Pull each line holding "список" out of the entries below.

───── Given data

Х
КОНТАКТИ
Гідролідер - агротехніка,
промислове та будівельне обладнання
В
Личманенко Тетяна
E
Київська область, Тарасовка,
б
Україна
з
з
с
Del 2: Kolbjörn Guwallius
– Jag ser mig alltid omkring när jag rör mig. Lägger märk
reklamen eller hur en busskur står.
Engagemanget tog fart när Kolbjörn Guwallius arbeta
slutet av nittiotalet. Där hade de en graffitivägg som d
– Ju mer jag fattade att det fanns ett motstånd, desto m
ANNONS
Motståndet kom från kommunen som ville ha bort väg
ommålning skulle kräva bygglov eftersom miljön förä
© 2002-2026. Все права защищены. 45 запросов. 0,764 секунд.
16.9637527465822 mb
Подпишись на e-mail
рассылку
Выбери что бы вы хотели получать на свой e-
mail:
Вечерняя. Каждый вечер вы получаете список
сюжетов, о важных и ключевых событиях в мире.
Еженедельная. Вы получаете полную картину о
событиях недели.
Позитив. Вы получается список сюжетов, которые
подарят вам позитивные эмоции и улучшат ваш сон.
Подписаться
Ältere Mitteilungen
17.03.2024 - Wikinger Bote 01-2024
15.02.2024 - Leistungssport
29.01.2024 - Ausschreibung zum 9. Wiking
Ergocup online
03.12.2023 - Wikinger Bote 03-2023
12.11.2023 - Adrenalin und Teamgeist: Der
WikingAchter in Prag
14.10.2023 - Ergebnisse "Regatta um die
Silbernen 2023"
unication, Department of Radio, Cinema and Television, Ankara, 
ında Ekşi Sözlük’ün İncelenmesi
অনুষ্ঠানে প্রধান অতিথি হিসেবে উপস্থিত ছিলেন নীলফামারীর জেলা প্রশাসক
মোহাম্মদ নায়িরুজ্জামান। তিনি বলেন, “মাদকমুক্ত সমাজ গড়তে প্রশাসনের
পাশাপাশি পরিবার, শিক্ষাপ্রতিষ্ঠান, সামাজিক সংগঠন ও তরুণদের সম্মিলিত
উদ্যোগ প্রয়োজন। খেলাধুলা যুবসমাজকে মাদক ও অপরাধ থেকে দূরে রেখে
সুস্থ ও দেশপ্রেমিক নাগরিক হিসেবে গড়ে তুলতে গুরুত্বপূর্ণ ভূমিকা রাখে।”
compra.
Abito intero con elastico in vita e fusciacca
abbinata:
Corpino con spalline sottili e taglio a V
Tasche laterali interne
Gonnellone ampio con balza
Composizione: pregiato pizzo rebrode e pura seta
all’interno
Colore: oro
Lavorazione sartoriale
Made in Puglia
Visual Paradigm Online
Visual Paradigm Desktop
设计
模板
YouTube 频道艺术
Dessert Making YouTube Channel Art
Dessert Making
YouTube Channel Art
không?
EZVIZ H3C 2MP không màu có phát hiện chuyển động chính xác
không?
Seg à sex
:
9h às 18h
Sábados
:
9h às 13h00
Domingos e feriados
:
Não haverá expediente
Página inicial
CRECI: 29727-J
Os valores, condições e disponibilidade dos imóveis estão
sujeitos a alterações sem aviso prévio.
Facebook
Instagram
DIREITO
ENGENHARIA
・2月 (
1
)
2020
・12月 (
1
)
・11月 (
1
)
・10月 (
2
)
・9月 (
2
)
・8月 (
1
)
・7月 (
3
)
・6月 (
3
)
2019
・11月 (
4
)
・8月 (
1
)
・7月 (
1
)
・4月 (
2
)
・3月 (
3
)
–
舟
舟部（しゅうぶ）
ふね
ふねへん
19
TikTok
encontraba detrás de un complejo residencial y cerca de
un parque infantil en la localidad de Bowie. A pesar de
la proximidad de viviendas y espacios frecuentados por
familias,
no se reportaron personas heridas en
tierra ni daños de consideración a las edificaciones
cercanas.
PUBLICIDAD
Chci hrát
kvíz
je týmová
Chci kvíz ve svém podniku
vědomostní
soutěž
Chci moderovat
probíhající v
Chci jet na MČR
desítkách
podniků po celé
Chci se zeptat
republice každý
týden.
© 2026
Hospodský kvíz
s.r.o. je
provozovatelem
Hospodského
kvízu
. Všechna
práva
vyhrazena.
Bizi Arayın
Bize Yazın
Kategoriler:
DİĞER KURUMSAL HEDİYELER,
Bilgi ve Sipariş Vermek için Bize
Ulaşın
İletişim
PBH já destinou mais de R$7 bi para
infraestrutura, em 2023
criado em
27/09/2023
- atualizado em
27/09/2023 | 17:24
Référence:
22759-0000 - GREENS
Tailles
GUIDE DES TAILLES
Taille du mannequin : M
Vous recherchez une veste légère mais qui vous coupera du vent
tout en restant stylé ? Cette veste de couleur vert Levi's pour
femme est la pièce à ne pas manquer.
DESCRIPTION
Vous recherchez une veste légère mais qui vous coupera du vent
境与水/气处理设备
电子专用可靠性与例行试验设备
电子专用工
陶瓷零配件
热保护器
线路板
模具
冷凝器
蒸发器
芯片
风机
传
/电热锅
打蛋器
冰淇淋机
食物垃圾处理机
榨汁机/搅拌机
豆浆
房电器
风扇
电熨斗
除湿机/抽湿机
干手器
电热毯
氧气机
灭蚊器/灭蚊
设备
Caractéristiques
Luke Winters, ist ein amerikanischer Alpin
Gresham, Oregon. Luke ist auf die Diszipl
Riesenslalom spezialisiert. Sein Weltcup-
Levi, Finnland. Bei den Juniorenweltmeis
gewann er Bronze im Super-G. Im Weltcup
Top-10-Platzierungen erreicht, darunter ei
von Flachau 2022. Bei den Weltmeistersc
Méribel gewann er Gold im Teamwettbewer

──────────

> **Solution to this problem**
Вечерняя. Каждый вечер вы получаете список
Позитив. Вы получается список сюжетов, которые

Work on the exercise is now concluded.